Tuesday, December 27, 2011

2011 to 2012

Another year is about to pass under the wheel and, as is the custom, it's time to reflect on what happened over the past year. A lot of people died--people close to me as well as public figures. The shocking death of a friend at age 54 and the death of my father-in-law, a much admired man of 84, who was still working at his print shop. When death comes to those close to us, we can't help but reflect upon what we are doing with our own lives and compare them to those that have passed. Christopher Hitchens, a writer I enjoyed very much, died at age 62. Death. Death is what waits for all of us, which is bad enough, but on top of that we don't know how much longer we have. That is one of the conditions of life: we are here for reasons that remain a mystery and then we return to the place from which we came. We are here a short time and we squander so much of that time thinking of yesterday or dreaming about tomorrow not spending enough time in the moment. Balance, that is what needs to be the focus. But what about passion? There has to be some passion in life, some passion that drives to a purpose, that fills our hearts with desire for more time, more time to finish something that has been started. What is my passion? Where is my passion?

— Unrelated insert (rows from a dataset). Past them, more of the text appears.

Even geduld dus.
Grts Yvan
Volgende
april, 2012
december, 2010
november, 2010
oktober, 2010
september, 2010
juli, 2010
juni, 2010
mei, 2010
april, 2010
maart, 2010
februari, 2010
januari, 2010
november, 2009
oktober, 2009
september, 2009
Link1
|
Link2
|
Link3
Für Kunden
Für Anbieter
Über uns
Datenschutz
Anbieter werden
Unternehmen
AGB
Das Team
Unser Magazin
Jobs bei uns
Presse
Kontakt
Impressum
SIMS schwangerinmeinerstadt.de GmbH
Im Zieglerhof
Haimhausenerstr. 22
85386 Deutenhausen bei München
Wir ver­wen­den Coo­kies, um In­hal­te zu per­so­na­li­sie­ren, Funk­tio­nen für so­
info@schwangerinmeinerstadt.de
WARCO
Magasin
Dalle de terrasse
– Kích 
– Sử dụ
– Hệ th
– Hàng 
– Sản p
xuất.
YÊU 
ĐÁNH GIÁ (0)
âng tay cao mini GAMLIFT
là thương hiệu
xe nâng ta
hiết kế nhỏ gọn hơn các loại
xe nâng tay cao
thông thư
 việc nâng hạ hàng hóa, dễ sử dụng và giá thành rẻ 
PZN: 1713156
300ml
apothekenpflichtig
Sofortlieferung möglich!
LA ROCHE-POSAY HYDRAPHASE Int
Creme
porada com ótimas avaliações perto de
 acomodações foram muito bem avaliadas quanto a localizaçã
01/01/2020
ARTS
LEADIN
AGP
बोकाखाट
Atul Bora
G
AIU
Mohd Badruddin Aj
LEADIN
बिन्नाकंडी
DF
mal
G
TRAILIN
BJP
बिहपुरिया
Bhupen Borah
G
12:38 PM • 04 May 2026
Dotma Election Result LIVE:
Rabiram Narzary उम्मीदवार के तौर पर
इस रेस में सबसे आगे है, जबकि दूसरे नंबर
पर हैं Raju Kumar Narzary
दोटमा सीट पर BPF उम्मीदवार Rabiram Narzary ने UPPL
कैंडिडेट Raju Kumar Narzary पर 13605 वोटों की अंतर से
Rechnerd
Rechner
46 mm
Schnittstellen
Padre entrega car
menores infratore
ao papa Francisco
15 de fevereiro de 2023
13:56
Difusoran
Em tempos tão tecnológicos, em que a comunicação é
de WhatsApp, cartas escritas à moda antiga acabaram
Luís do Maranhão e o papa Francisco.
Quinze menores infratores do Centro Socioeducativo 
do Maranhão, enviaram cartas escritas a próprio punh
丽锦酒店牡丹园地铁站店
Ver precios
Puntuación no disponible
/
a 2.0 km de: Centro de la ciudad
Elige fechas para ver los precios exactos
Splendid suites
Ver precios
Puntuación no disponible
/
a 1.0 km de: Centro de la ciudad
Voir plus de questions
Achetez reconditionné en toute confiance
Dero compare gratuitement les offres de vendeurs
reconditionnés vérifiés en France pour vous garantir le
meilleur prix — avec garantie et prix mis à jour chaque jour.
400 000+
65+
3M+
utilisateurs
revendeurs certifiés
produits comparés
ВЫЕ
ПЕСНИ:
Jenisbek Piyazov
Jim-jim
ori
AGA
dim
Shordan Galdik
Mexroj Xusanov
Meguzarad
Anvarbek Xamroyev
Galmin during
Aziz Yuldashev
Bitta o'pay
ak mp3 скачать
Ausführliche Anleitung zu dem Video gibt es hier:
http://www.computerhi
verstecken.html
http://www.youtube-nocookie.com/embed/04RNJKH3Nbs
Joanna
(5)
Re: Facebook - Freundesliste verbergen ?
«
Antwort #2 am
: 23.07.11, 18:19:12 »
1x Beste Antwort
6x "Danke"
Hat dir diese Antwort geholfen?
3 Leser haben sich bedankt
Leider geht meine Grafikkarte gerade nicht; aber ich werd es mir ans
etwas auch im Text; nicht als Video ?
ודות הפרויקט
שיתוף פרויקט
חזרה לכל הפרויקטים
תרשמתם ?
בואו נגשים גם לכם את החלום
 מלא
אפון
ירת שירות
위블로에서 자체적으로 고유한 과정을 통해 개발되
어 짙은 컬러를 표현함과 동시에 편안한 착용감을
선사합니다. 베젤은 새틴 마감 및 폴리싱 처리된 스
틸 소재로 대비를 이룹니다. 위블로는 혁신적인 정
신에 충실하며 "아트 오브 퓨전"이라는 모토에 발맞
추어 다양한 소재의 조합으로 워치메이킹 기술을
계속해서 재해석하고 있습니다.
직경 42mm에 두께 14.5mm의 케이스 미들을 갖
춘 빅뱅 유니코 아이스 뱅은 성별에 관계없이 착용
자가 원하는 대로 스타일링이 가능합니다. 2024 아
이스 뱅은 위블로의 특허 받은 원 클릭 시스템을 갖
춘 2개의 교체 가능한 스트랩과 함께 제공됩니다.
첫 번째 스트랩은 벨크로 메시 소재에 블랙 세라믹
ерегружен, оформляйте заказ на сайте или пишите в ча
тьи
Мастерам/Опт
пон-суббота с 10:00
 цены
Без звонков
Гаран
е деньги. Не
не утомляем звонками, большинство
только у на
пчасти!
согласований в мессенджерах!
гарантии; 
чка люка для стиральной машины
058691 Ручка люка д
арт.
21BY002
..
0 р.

Years ago I painted and it was something that seemed to click in me, but then I stopped because I started a few things I didn't have the skills to complete: a self-portrait and a scene from my living room. Funny. Those are the things that stopped my painting. That's me all over. If there is a challenge I just say fuck it. I need to change that "fuck it" into "do it." Who has ever gotten anywhere in life by saying "fuck it" when things got difficult? When I tried to get work at Microsoft I went through nearly 50 seperate interviews and I never gave up until I succeeded. I need to pring that same drive to something else. How about bringing it to the actual work I am now doing for Microsoft? Yes, there is that, but I need to have something outside of work that excites me, that makes me feel I am doing something meaningful even if that thing is just a painting, a poem, a short story. My life is flashing before my eyes and I haven't done anything. So much waste. So much doing nothing. What do I want to do with the, if I am extremely lucky, remaining 20 productive years of my life. I am 49 and the next 20 years will put me at 69! If I am lucky I will be reasonably sharp and able to focus during those 20 years, but if I something happens, some health issue, then those 20 years could be a nightmare. I have 20 years left and let's face it they are the 20 years at the end of my life. What the hell did I do with the time from 22 to 42? Those should have been the best years of my life, but thinking back I feel I wasted them. I need a plan to get something meaningful done over the next 20 years. I need to earn money so I can have the leisure to enjoy life and develpe some project, and then I need the energy to dedicate to something. What do I want to do with my remaining years?